Oabona is a researcher and social worker, and the Executive Director of Friends of Diversity. He was previously a Lecturer in Public Health at the Institute of Development Management (IDM) in Botswana. An alumnus of the Young African Leaders Initiative (YALI), Oabona has over eight years of experience in the human rights movement in Botswana and internationally, with a particular focus on the rights of minority and underprivileged groups in the sub-Saharan Africa diaspora. His work focuses on challenging discriminatory policies that oppresses young women, girls, and queer people.
Oabona has worked with a number of NGOs in Botswana including DITSHWANELO-The Botswana Centre for Human Rights, SRHR Africa Trust, Young African Leadership and Development in Africa (YALDA), among others. He is currently the campaign lead for reform #53, a campaign organised by the Commonwealth Youth Gender and Equality Network, which calls on Commonwealth governments to address existing laws discriminating against women and LGBTI people. He is also affiliated with international organisations such as the International Aids Society, CIVICUS, the Aids and Rights Alliance for Southern Africa (ARASA) and the U.S Alumni Exchange Programme.

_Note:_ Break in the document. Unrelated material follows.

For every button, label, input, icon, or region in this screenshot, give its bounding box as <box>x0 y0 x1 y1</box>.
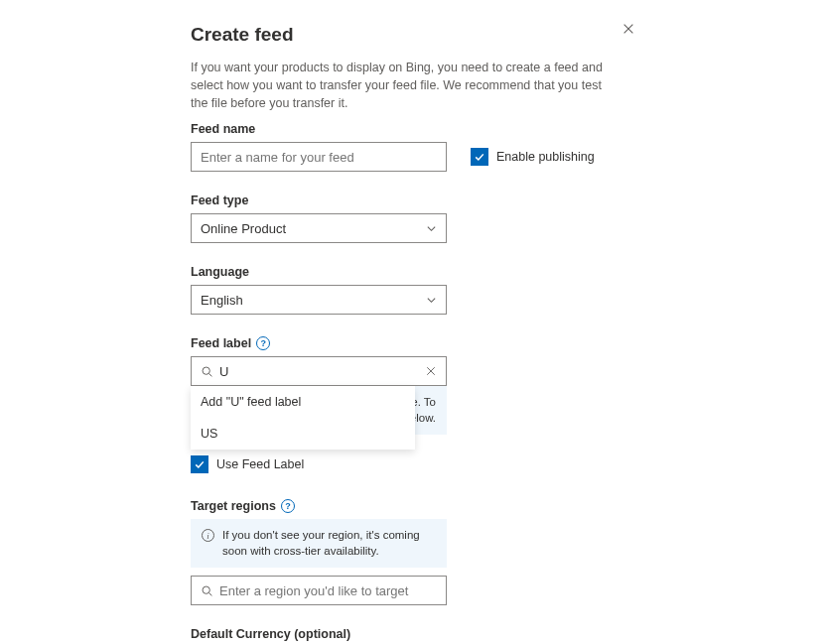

Oabona was one of 20 litigants who successfully challenged the Government of Botswana in 2013 to register an LGBTI organisation, Lesbians, Gays, and Bisexuals of Botswana (LEGABIBO). In 2014, he was hosted by the Center for Human Rights and Rehabilitation in Lilongwe, Malawi, and he has also presented abstracts on research into sexual and reproductive health rights in Nairobi, Kenya and in other African countries.
He holds a master’s in Human Rights and Democratization in Africa from the University of Pretoria, following an undergraduate degree in Social Work from the University of Botswana.
How does change happen? What I have observed is that challenging inequality is a gradual process which requires strategic focus and positive synergies. Societies respond progressively when it comes to confronting inequality. The reality at times is that certain factors in societal structures can be an obstacle for change to happen. Many people are ready to make change but at times do not have the necessary support and technical skills to manoeuvre around it. There is power in empowering the affected communities. In my advocacy work for LGBTI people in my country, I recognised that if people are empowered themselves, achieving change will be more effective.